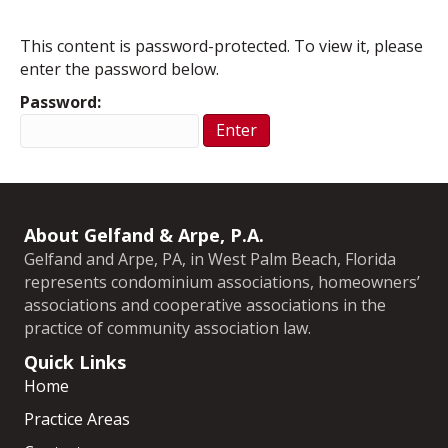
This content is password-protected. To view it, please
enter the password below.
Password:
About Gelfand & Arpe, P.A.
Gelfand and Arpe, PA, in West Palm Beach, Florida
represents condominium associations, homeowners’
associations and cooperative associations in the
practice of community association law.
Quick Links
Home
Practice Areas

====

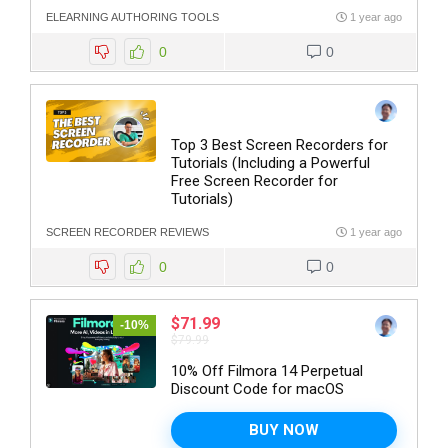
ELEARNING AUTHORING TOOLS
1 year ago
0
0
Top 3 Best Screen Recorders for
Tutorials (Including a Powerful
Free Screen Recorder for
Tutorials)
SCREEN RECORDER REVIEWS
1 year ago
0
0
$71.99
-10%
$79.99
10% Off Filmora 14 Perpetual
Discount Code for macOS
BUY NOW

====

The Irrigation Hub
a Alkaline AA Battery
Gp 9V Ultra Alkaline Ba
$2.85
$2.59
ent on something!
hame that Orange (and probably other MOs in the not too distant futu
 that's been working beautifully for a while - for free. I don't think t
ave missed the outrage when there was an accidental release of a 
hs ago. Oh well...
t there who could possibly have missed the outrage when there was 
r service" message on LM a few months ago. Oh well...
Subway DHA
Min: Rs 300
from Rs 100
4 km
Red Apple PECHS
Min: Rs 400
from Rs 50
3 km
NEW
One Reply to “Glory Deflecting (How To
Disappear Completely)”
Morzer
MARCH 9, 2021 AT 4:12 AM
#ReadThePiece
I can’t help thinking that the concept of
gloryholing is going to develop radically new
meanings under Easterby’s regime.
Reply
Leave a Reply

====

▶ TASK INSTRUCTIONS:
Your answer must be the lines above from the one containing "ave missed the outrage when there was an" to the one containing "Leave a Reply", both included, restated word for word.

▶ EXERCISE SOLUTION:
ave missed the outrage when there was an accidental release of a 
hs ago. Oh well...
t there who could possibly have missed the outrage when there was 
r service" message on LM a few months ago. Oh well...
Subway DHA
Min: Rs 300
from Rs 100
4 km
Red Apple PECHS
Min: Rs 400
from Rs 50
3 km
NEW
One Reply to “Glory Deflecting (How To
Disappear Completely)”
Morzer
MARCH 9, 2021 AT 4:12 AM
#ReadThePiece
I can’t help thinking that the concept of
gloryholing is going to develop radically new
meanings under Easterby’s regime.
Reply
Leave a Reply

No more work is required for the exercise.